(What is expected)
Transcribe all data verbatim. Skip the pictures.

(Records supplied)
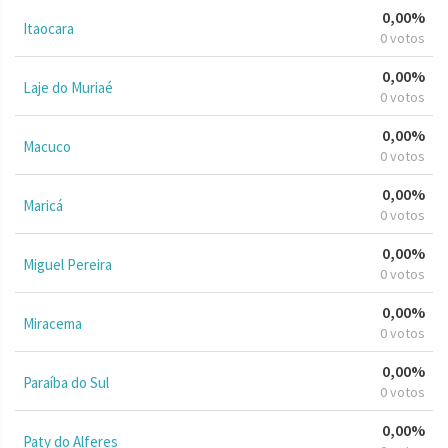
0,00%
Itaocara
0 votos
0,00%
Laje do Muriaé
0 votos
0,00%
Macuco
0 votos
0,00%
Maricá
0 votos
0,00%
Miguel Pereira
0 votos
0,00%
Miracema
0 votos
0,00%
Paraíba do Sul
0 votos
0,00%
Paty do Alferes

(Final answer)
0,00%
Itaocara
0 votos
0,00%
Laje do Muriaé
0 votos
0,00%
Macuco
0 votos
0,00%
Maricá
0 votos
0,00%
Miguel Pereira
0 votos
0,00%
Miracema
0 votos
0,00%
Paraíba do Sul
0 votos
0,00%
Paty do Alferes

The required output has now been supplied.